The basic helix–loop–helix protein BETA2 interacts with p300 to coordinate differentiation of secretin-expressing enteroendocrine cells
AUTOR(ES)
Mutoh, Hiroyuki
FONTE
Cold Spring Harbor Laboratory Press
RESUMO
The major epithelial cell types lining the intestine comprise a perpetually self-renewing population of cells that differentiate continuously from a stem cell in the intestinal crypts. Secretin-producing enteroendocrine cells represent a nondividing subpopulation of intestinal epithelial cells, suggesting that expression of the hormone is coordinated with cell cycle arrest during the differentiation of this cell lineage.
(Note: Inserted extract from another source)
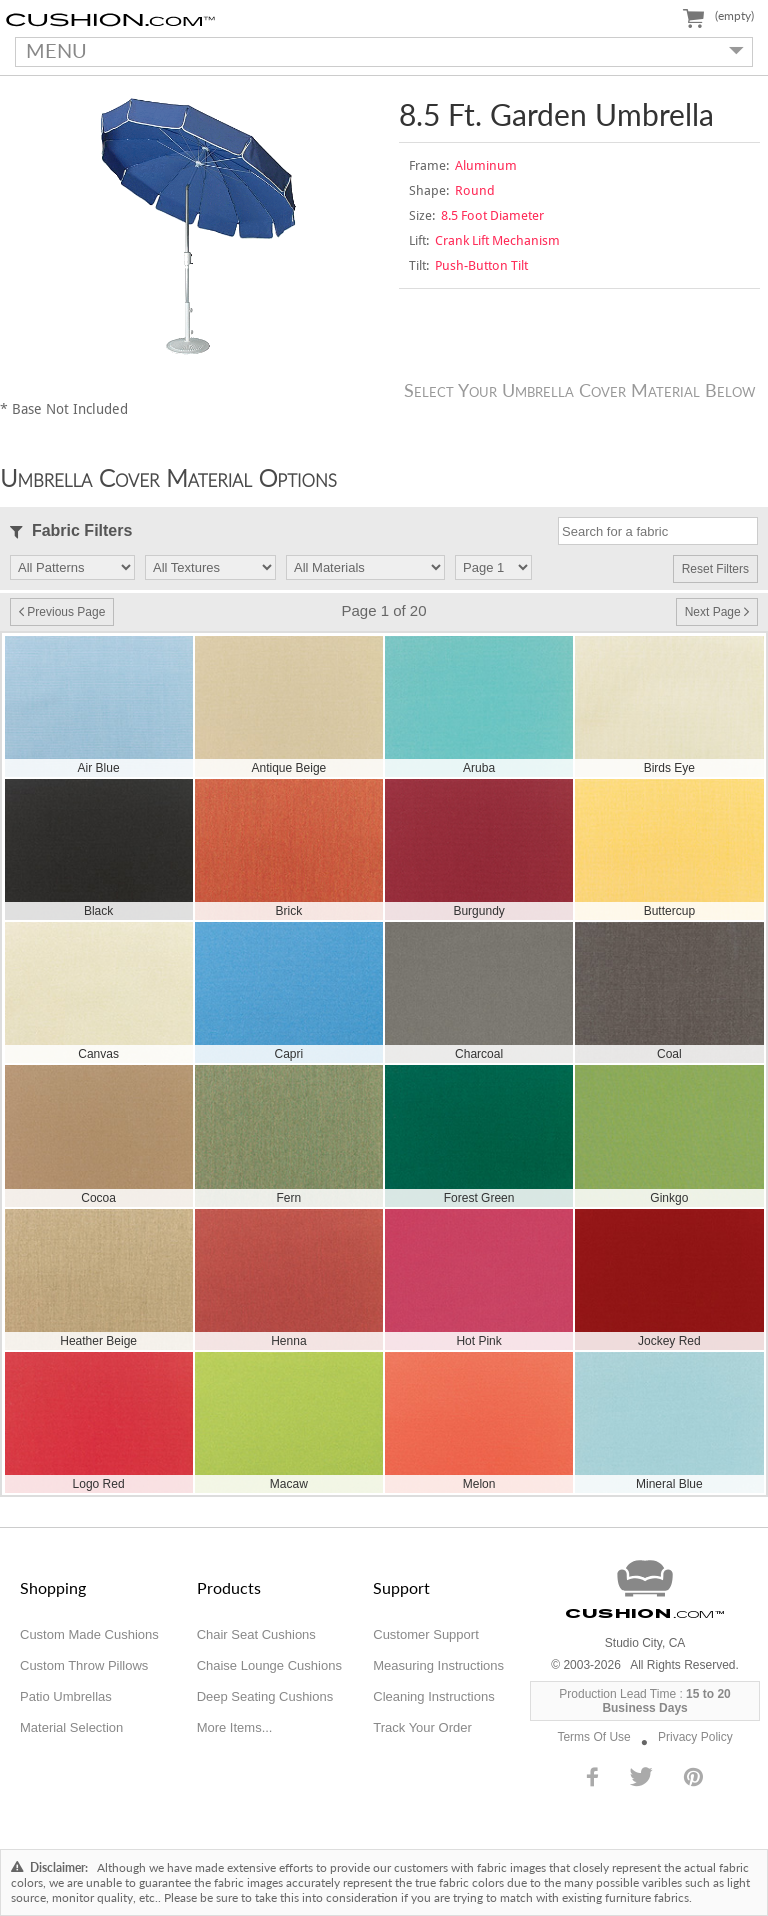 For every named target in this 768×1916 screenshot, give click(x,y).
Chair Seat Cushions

Here we report that the basic helix–loop–helix protein BETA2 associates functionally with the coactivator, p300 to activate transcription of the secretin gene as well as the gene encoding the cyclin-dependent kinase inhibitor p21. Overexpression of BETA2 in cell lines induces both cell cycle arrest and apoptosis suggesting that BETA2 may regulate proliferation of secretin cells. Consistent with this role, we observed both reentry of normally quiescent cells into the cell cycle and disrupted cell number regulation in the small intestine of BETA2 null mice. Thus, BETA2 may function to coordinate transcriptional activation of the secretin gene, cell cycle arrest, and cell number regulation, providing one of the first examples of a transcription factor that controls terminal differentiation of cells in the intestinal epithelium.